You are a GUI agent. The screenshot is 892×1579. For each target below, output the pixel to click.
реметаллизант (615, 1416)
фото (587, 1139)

--

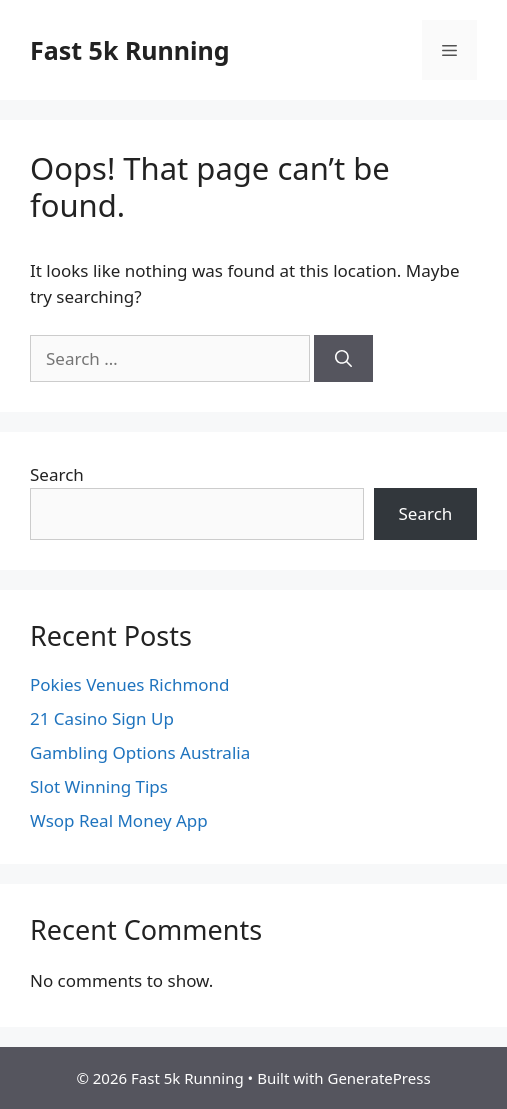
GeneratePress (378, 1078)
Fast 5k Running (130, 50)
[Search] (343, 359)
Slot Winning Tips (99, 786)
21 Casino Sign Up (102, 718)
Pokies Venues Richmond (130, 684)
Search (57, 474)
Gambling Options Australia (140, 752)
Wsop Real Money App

--

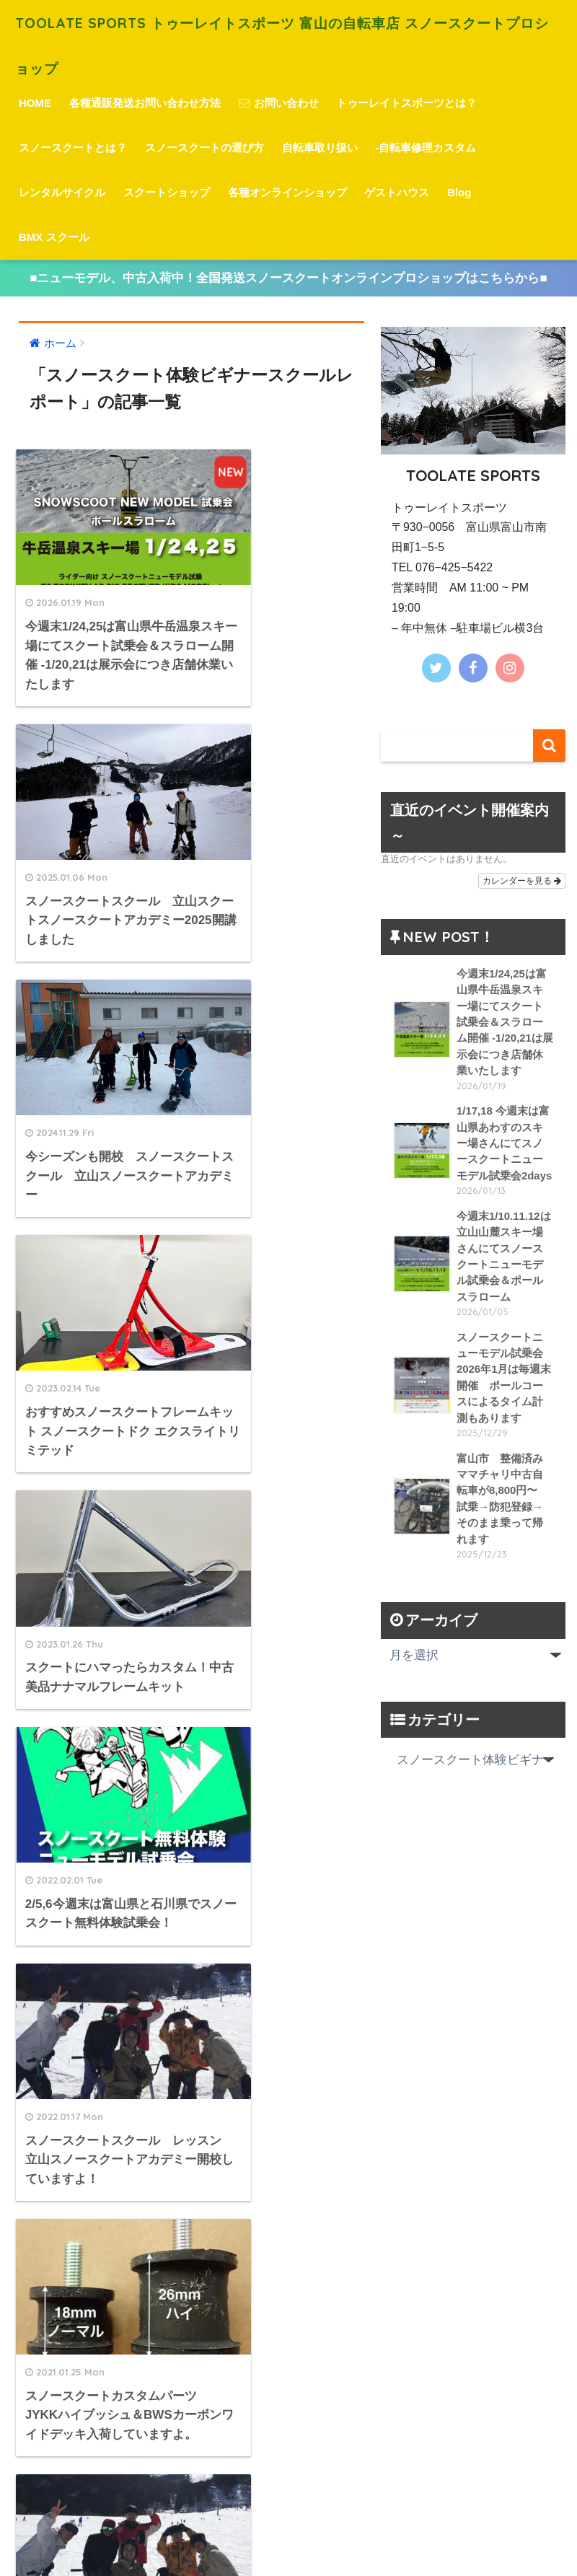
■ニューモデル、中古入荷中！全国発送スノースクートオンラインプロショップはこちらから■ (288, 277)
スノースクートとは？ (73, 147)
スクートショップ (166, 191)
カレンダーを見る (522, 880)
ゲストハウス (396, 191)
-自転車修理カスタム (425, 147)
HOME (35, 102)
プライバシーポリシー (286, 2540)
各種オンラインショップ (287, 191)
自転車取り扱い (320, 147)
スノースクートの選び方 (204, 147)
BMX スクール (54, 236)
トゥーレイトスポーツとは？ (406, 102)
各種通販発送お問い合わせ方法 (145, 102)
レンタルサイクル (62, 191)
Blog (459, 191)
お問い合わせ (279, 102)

§ **WORK REQUIRED**
The lines above from the one containing "You are a GUI" through the one containing "фото (587, 1139)" are to be set down exactly, and no others.

§ **ANSWER BELOW**
You are a GUI agent. The screenshot is 892×1579. For each target below, output the pixel to click.
реметаллизант (615, 1416)
фото (587, 1139)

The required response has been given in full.